Hoje, no Brasil, a ideia dominante de saúde que circula no sistema social como um todo associa a saúde a bens/serviços de consumo, entendidos como expressões concretas da tecnologia médico-sanitária. Segundo essa idéia, tais bens/serviços de consumo “contêm saúde”, como um valor enraizado no conhecimento científico. Esses bens e serviços, assim caracterizados, se consumidos, produziriam nos indivíduos estados de bem-estar, através da transferência da saúde que está nos produtos para o corpo das pessoas.
Assim, a saúde se “descoletiviza” ou se “individualiza” pelo consumo de um conjunto de bens ditos de “saúde”. (...) A evolução tecnológica e o consumismo em saúde geram, por sua vez, a idéia correspondente de que não é preciso que uma sociedade seja saudável para que cada um de nós o seja.
Quando se fala em saúde como bem de consumo coletivo e se agrega a isso a perspectiva política de democratização da saúde, está se pensando na generalização do acesso aos bens e serviços ditos de “saúde”, de forma que se possa argumentar – erradamente – que a saúde se coletiviza para o conjunto da sociedade à medida que todos podem ter acesso individual à “sua saúde”. (...) O que se chama erroneamente de saúde coletiva, envolvendo o acesso generalizado ao consumo dos chamados bens e serviços de saúde, deve ser chamado pelo seu verdadeiro nome: assistência médica. Como então suprimir a doença?
Se a saúde vira responsabilidade individual do consumidor de “saúde” e a chamada “saúde como dever do Estado” acaba se confundindo com a democratização do acesso individual aos bens e serviços médicos, onde e com quem fica a responsabilidade pela verdadeira saúde coletiva, entendida como propiciar condições sociais, culturais, e econômicas para gerar modos de vida não-doentes? Há várias respostas possíveis para esta questão:
1) “Fica em lugar nenhum e com ninguém.” Os que defendem essa posição (...) poderiam esgrimir os seguintes argumentos: a) o homem é o que é; b) as doenças sempre existiram e sempre existirão, são fatalidades como a fome e o frio; c) não há como criar sistemas sociais e culturais não geradores de doença; e) o único jeito é se proteger das doenças pelo consumo de “objetos saudáveis” (remédios, iogurtes, cirurgias, alimentos “diet”, planos de saúde etc.).
2) “Fica no céu da utopia com os poetas, revolucionários e sanitaristas sonhadores, que querem mudar o mundo.”
3) “Fica na terra, com uma entidade abstrata (...). No caso da Saúde, é o Ministério da Saúde (a voz anônima que adverte, nos maços de cigarro, que fumar é prejudicial à saúde) ou a Secretaria da Saúde.”

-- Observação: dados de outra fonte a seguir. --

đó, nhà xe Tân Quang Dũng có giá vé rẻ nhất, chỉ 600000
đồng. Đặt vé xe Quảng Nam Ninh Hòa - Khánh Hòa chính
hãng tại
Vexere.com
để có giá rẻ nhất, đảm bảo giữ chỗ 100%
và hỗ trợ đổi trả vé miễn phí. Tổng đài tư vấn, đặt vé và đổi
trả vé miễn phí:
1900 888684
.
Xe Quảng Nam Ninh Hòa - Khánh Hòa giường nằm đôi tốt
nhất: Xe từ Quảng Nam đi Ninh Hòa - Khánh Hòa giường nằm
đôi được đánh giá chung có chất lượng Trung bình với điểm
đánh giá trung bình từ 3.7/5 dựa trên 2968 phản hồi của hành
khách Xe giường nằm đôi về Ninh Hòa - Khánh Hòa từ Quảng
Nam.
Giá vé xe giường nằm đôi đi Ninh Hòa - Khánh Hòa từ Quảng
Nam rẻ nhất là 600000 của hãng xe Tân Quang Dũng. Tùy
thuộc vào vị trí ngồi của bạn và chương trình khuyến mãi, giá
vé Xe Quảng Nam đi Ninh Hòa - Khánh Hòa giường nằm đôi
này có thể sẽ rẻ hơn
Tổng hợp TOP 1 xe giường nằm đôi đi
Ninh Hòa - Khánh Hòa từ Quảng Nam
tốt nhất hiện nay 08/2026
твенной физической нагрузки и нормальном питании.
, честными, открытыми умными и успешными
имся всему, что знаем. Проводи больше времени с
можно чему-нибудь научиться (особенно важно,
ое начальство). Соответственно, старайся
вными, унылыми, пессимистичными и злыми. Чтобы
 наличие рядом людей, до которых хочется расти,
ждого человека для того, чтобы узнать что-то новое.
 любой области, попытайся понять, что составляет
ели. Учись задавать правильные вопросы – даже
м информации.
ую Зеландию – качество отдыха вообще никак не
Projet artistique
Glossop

4) “Fica na terra, em cada um de nós, na medida em que admitamos: a) que as doenças não são uma fatalidade: a maioria das que atingem o grosso da população podem ser eliminadas se nós estivermos coletivamente dispostos para tanto; b) que, ao só defendermos a saúde de cada um com remédios, iogurtes, camisinhas, estamos salvando nossa pele como indivíduos, mas ‘cevando’ a doença; c) que o Estado não fará o trabalho por nós porque ele não é uma entidade abstrata, fora de nós, mas a expressão concreta da nossa consciência ou falta de consciência; d) que, mesmo se todos nós pudermos consumir ‘objetos saudáveis’, a doença continuará a existir e a nos ameaçar como espécie animal;e) que, enfim, a eliminação das doenças não é um problema tecnológico, mas de vontade coletiva.”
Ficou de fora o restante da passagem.